Nein, die erste Idee eines Vergleichs der Corona Pandemie mit der Pest im 14. Jahrhundert erscheint eher abwegig. Zu verschieden sind die Lebensbedingungen, die medizinischen Möglichkeiten, die Informationsverbreitung und vieles andere mehr. Aber auch die Pest breitete sich von China über Orte am Schwarzen Meer in die Staaten des südlichen Mittelmeers und nach Westen aus. Ein wesentliches Verbreitungsmittel waren die Galeeren – ein damals für den Handel wichtiges Verkehrsmittel, noch Fragen?

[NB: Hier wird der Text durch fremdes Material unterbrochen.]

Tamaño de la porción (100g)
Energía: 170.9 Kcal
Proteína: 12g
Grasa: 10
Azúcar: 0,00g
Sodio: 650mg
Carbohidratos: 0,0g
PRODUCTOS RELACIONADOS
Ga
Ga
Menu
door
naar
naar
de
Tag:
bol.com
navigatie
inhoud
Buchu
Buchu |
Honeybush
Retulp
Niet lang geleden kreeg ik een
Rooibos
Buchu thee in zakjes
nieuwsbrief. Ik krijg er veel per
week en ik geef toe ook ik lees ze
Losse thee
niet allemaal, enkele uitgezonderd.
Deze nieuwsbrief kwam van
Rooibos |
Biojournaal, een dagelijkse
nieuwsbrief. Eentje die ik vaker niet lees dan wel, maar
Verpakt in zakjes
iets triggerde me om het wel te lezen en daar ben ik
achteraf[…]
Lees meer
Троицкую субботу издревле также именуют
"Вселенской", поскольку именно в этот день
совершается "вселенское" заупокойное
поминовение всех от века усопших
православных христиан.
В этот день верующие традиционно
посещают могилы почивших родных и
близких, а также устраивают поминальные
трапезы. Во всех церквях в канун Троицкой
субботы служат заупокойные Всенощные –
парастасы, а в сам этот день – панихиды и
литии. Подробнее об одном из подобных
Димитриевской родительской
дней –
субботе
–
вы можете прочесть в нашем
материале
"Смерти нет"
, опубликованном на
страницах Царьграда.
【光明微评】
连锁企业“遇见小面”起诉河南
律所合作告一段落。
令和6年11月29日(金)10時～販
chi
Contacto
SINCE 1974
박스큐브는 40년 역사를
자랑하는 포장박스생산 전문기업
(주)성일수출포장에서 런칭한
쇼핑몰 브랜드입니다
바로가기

Nein, Volker Reinhardt erliegt nicht dem simplen Blick auf diese Ähnlichkeiten. Er stellt sehr deutlich die Zweifel an manchen historischen Quellen dar, versucht über Vergleiche mehrerer zeitgenössischer Aussagen sich an Wahrscheinliches zu halten. Und stellt dennoch ganz ähnliche Fragen, wie sie heute aktuell sind: Werden Reich und Arm gleich getroffen? Wie werden die Ursachen erklärt? Wem fallen die besten Schuldzuweisungen ein? … usw.

Hauptsächlich ist dieses Buch aber ein Eintauchen in eine Zeit, die wohl viele Leser nicht so präsent in ihrem Geschichtswissen haben. Man erfährt über die Zeiten der Pest in den Städten Europas, über heute undenkbare, unerträgliche Lebensumstände, und darüber, wie die Menschen die Heimsuchung erlebt haben. Es bleiben aber auch Fragen offen, z.B. warum gerade in Polen keine Ausbreitung der Pest zu verzeichnen war.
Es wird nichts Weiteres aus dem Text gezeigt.